Structured page parsing data
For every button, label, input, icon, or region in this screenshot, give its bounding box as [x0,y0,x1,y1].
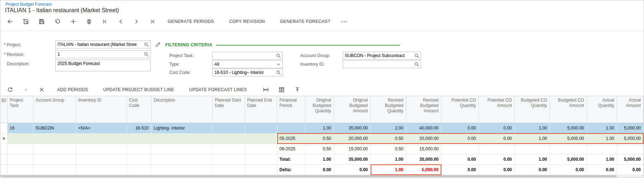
chevron-down-icon[interactable] [276,62,281,67]
row-selector-cell[interactable] [0,165,8,175]
grid-column-config-button[interactable] [0,96,8,123]
save-button[interactable] [37,17,46,26]
column-header-actual-amount[interactable]: Actual Amount [617,96,644,123]
search-icon[interactable] [414,53,419,58]
update-project-budget-line-button[interactable]: UPDATE PROJECT BUDGET LINE [103,87,174,92]
grid-cell[interactable]: 16 [8,123,33,133]
grid-cell[interactable]: Lighting- Interior [152,123,213,133]
table-row[interactable]: Total:1.0035,000.001.0035,000.000.000.00… [0,154,644,165]
grid-cell[interactable]: 0.50 [371,134,406,144]
column-header-original-budgeted-amount[interactable]: Original Budgeted Amount [334,96,371,123]
project-task-field[interactable] [212,52,283,60]
row-selector-cell[interactable] [0,144,8,154]
table-row[interactable]: 16SUBCON<N/A>16-510Lighting- Interior1.0… [0,123,644,134]
row-selector-cell[interactable] [0,123,8,133]
grid-cell[interactable] [245,134,277,144]
grid-cell[interactable]: 20,000.00 [334,134,371,144]
delete-record-button[interactable] [84,17,94,26]
back-button[interactable] [5,17,15,26]
inventory-id-field[interactable] [343,60,421,68]
grid-cell[interactable] [152,144,213,154]
grid-cell[interactable]: <N/A> [76,123,127,133]
grid-cell[interactable]: SUBCON [33,123,76,133]
add-periods-button[interactable]: ADD PERIODS [57,87,88,92]
type-dropdown[interactable]: All [212,60,283,68]
grid-cell[interactable] [245,144,277,154]
grid-cell[interactable]: 40,000.00 [406,123,441,133]
grid-cell[interactable]: 35,000.00 [334,123,371,133]
search-icon[interactable] [276,70,281,75]
grid-cell[interactable] [479,144,515,154]
export-to-excel-button[interactable] [277,85,286,94]
update-forecast-lines-button[interactable]: UPDATE FORECAST LINES [189,87,247,92]
project-field[interactable]: ITALIAN - Italian restaurant (Market Str… [55,41,150,48]
grid-cell[interactable] [213,134,245,144]
column-header-account-group[interactable]: Account Group [33,96,76,123]
column-header-cost-code[interactable]: Cost Code [127,96,152,123]
save-and-close-button[interactable] [21,17,31,26]
generate-periods-button[interactable]: GENERATE PERIODS [168,19,214,24]
search-icon[interactable] [144,52,149,57]
grid-cell[interactable]: 0.00 [479,123,515,133]
grid-cell[interactable] [441,144,479,154]
edit-project-button[interactable] [155,41,161,48]
grid-cell[interactable] [617,144,644,154]
column-header-revised-budgeted-quantity[interactable]: Revised Budgeted Quantity [371,96,406,123]
next-record-button[interactable] [132,17,141,26]
cancel-button[interactable] [37,85,46,94]
previous-record-button[interactable] [116,17,125,26]
grid-cell[interactable]: 2.00 [371,123,406,133]
column-header-project-task[interactable]: Project Task [8,96,33,123]
cost-code-field[interactable]: 16-510 - Lighting– Interior [212,69,283,76]
grid-cell[interactable]: 0.00 [441,134,479,144]
grid-cell[interactable] [277,123,305,133]
active-row-pointer[interactable]: > [0,134,8,144]
table-row[interactable]: Delta:0.000.001.005,000.000.000.000.000.… [0,165,644,175]
grid-cell[interactable] [587,144,617,154]
more-actions-button[interactable]: ··· [341,19,348,25]
column-header-inventory-id[interactable]: Inventory ID [76,96,127,123]
column-header-potential-co-amount[interactable]: Potential CO Amount [479,96,515,123]
grid-cell[interactable] [8,134,33,144]
grid-cell[interactable]: 16-510 [127,123,152,133]
grid-cell[interactable]: 1.00 [587,134,617,144]
grid-cell[interactable] [213,144,245,154]
column-header-description[interactable]: Description [152,96,213,123]
grid-cell[interactable]: 0.00 [479,134,515,144]
last-record-button[interactable] [148,17,157,26]
account-group-field[interactable]: SUBCON - Project Subcontract [343,52,421,60]
search-icon[interactable] [414,62,419,67]
grid-cell[interactable]: 1.00 [515,134,550,144]
grid-cell[interactable]: 5,000.00 [550,123,587,133]
grid-cell[interactable] [76,144,127,154]
grid-cell[interactable]: 0.50 [305,134,334,144]
scrollbar-thumb[interactable] [1,175,617,177]
grid-cell[interactable]: 15,000.00 [406,144,441,154]
grid-cell[interactable] [8,144,33,154]
grid-cell[interactable] [152,134,213,144]
refresh-button[interactable] [5,85,15,94]
column-header-budgeted-co-quantity[interactable]: Budgeted CO Quantity [515,96,550,123]
column-header-original-budgeted-quantity[interactable]: Original Budgeted Quantity [305,96,334,123]
column-header-financial-period[interactable]: Financial Period [277,96,305,123]
revision-field[interactable]: 1 [55,50,150,58]
column-header-actual-quantity[interactable]: Actual Quantity [587,96,617,123]
grid-cell[interactable]: 5,000.00 [617,123,644,133]
grid-cell[interactable]: 5,000.00 [617,134,644,144]
grid-cell[interactable]: 15,000.00 [334,144,371,154]
add-record-button[interactable] [69,17,78,26]
column-header-planned-end-date[interactable]: Planned End Date [245,96,277,123]
grid-cell[interactable] [76,134,127,144]
grid-cell[interactable]: 1.00 [587,123,617,133]
grid-cell[interactable] [515,144,550,154]
column-header-planned-start-date[interactable]: Planned Start Date [213,96,245,123]
grid-cell[interactable]: 1.00 [515,123,550,133]
row-selector-cell[interactable] [0,154,8,164]
grid-cell[interactable]: 5,000.00 [550,134,587,144]
grid-cell[interactable] [127,144,152,154]
column-header-budgeted-co-amount[interactable]: Budgeted CO Amount [550,96,587,123]
grid-cell[interactable] [33,134,76,144]
add-row-button[interactable] [21,85,31,94]
grid-cell[interactable]: 0.50 [305,144,334,154]
undo-button[interactable] [53,17,62,26]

Task description — Would you please copy all lines in the data that contain the word "amount"?

Exercise output —
column-header-actual-amount[interactable]: Actual Amount [617,96,644,123]
column-header-original-budgeted-amount[interactable]: Original Budgeted Amount [334,96,371,123]
column-header-potential-co-amount[interactable]: Potential CO Amount [479,96,515,123]
column-header-budgeted-co-amount[interactable]: Budgeted CO Amount [550,96,587,123]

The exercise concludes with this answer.